Pharmacokinetics and bioavailability of itraconazole oral solution in cats

Abstract

Objectives

The aim of this study was to describe the pharmacokinetics and bioavailability of itraconazole (ITR) oral solution in healthy cats.

Methods

The pharmacokinetics of ITR were studied in eight healthy, fasted cats after a single intravenous (IV) and oral (PO) administration at a dose of 5 mg/kg, in a two-period crossover design study. Blood was obtained at predetermined intervals for the determination of ITR concentrations with high-performance liquid chromatography. Pharmacokinetic characterisation was performed by a non-compartmental method using WinNonlin 5.2.1.

Results

After IV administration, the major pharmacokinetic parameters were as follows (mean ± SD): terminal elimination half-life (T_1/2λz ) 15.8 ± 1.88 h; area under the curve from time zero to infinity (AUC_{0–_∞}) 13.9 ± 3.17 h·μg/ml; total body clearance 0.37 ± 0.08 l/h/kg; apparent volume of distribution 8.51 ± 1.92 l/kg; mean residence time 20.6 ± 3.95 h. After PO administration, the principal pharmacokinetic parameters were as follows (mean ± SD): T_1/2λz 15.6 ± 3.20 h; AUC_{0–_∞} 7.94 ± 2.83 h·μg/ml; peak concentration 0.70 ± 0.14 μg/ml; time of peak 1.43 ± 0.53 h. The absolute bioavailability of ITR oral solution after oral administration was 52.1 ± 11.6%.

Conclusions and relevance

The disposition of ITR oral solution in cats is characterised by a long terminal half-life, a short peak time and moderate bioavailability.

Introduction

In recent years, an increasing number of fungal infections have been spread by animals. Almost 20% of fungal infections of human skin can be the result of close contact with cats and dogs. The infections not only endanger the health of cats and dogs, but also threaten human health.^1,2

Itraconazole (ITR) is a first-generation synthetic triazole antifungal agent that is commonly used for a number of indications, including systemic and superficial mycosis.^3,4 It has a wide antifungal spectrum, including moulds, dimorphic fungi, yeasts and dermatophytes.⁵ Similar to the mode of action of ketoconazole, ITR can selectively destroy cytochrome P-450-mediated ergosterol synthesis in fungal membranes, which leads to death of the fungal cells.⁶ Although a limited number of ITR products are licensed for use in animals, many of those available for the treatment of mycoses in humans are used by veterinary practitioners.

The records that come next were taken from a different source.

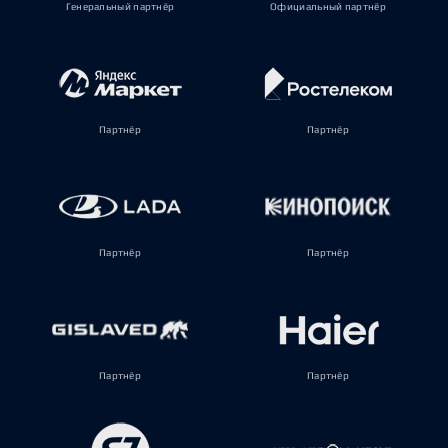
Генеральный партнёр
Официальный партнёр
Партнёр
Партнёр
Партнёр
Партнёр
Партнёр
Партнёр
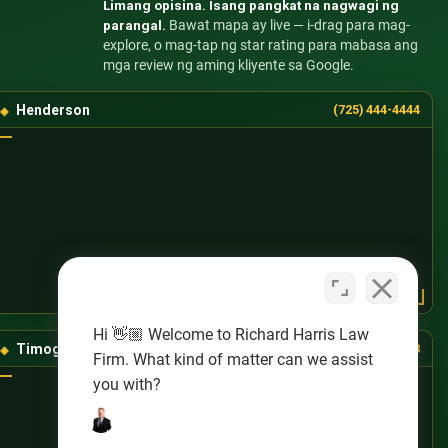
Limang opisina. Isang pangkat na nagwagi ng
parangal.
Bawat mapa ay live — i-drag para mag-
explore, o mag-tap ng star rating para mabasa ang
mga review ng aming kliyente sa Google.
Henderson
(725) 444-4444
Hi 👋🏼 Welcome to Richard Harris Law
Timog-Kanlurang Las Vegas
(725) 888-8888
Firm. What kind of matter can we assist
you with?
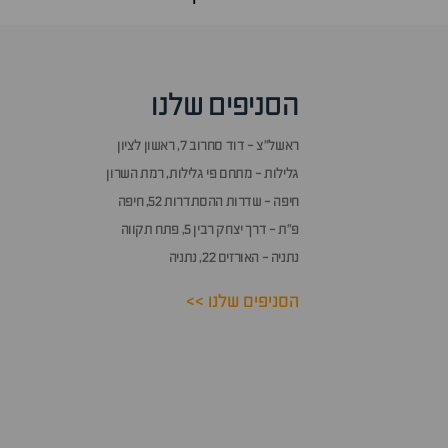
הסניפים שלנו
ראשל״צ - דוד סחרוב 7, ראשון לציון
גלילות - מתחם פי גלילות, רמת השרון
חיפה - שדרות ההסתדרות 52, חיפה
פ״ת - דרך יצחק רבין 5, פתח תקווה
נתניה - האורזים 22, נתניה
הסניפים שלנו >>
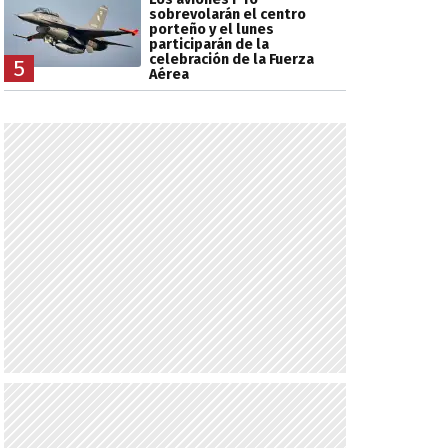
sobrevolarán el centro
porteño y el lunes
participarán de la
celebración de la Fuerza
5
Aérea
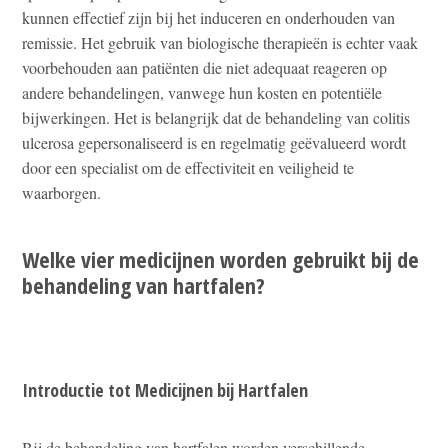
kunnen effectief zijn bij het induceren en onderhouden van
remissie. Het gebruik van biologische therapieën is echter vaak
voorbehouden aan patiënten die niet adequaat reageren op
andere behandelingen, vanwege hun kosten en potentiële
bijwerkingen. Het is belangrijk dat de behandeling van colitis
ulcerosa gepersonaliseerd is en regelmatig geëvalueerd wordt
door een specialist om de effectiviteit en veiligheid te
waarborgen.
Welke vier medicijnen worden gebruikt bij de
behandeling van hartfalen?
Introductie tot Medicijnen bij Hartfalen
Bij de behandeling van hartfalen worden verschillende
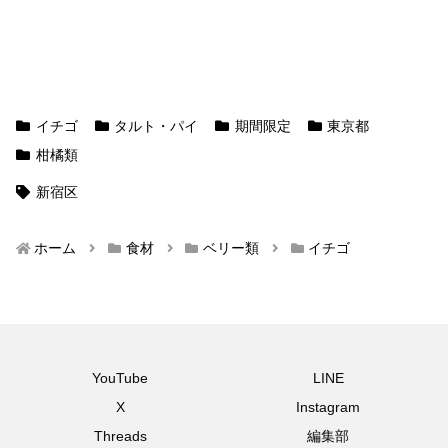
イチゴ
タルト・パイ
期間限定
東京都
柑橘類
新宿区
ホーム
食材
ベリー類
イチゴ
YouTube
LINE
X
Instagram
Threads
編集部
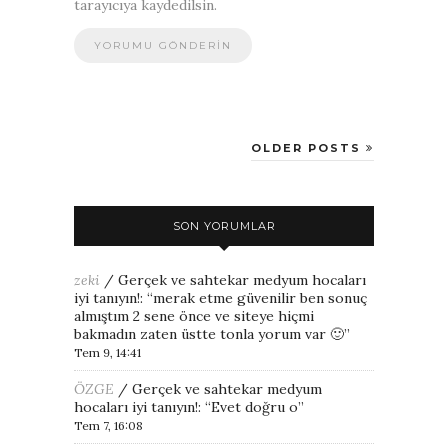
tarayıcıya kaydedilsin.
OLDER POSTS
SON YORUMLAR
zeki
/
Gerçek ve sahtekar medyum hocaları
iyi tanıyın!
: “
merak etme güvenilir ben sonuç
almıştım 2 sene önce ve siteye hiçmi
bakmadın zaten üstte tonla yorum var 🙂
”
Tem 9, 14:41
ÖZGE
/
Gerçek ve sahtekar medyum
hocaları iyi tanıyın!
: “
Evet doğru o
”
Tem 7, 16:08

Currently, the pharmacokinetics of ITR in rats, humans, dogs and horseshoe crabs have been reported.^7–12 Although several studies on the determination of ITR in cat plasma have been evaluated,¹³ a literature search revealed that pharmacokinetic evaluations after ITR oral solution to cats are scarce.

The aim of this study was to assess the pharmacokinetics of ITR in eight cats after intravenous (IV) and oral (PO) administration, and to calculate the oral bioavailability of ITR oral solution in cats.

Materials and methods

Animals

Eight healthy adult family cats (four females, four males) weighing (mean ± SD) 2.39 ± 0.18 kg were studied. They were kept individually in cages under the same standard laboratory conditions. The cats were fed the same regular volume of dry cat food without salt restriction twice a day. Water was freely available. Food was withheld before the experiment and until 10 h after drug delivery.

The study was performed with the approval of the Institutional Animal Care and Use Committee of South China Agricultural University.

Chemicals and reagents

A standard of ITR (99.3% purity) was purchased from the National Institute for the Control of Pharmaceutical and Biological Products. The bulk of ITR (99.9% purity) and ITR oral solution (10 mg/ml) were provided by Shanghai Hanwei Bio-Pharmaceutical Technology Co. The ITR intravenous solution (10 mg/ml) was prepared by the College of Veterinary Medicine (South China Agricultural University). Analytical grade trifluoroacetic acid (TFA), n-hexane, acetic acid and methyl tert-butyl ether (MTBE) were purchased from Guangzhou Reagent Factory, and the other solvents were high-performance liquid chromatography (HPLC) grade and purchased from CNW Technologies GmbH.

Experimental design

On the day before an experiment, IV catheters (24 G, 4.8 cm) were placed in the right elbow vein of the cats and protected with an adhesive bandage. The cats were allowed to recover for 12 h.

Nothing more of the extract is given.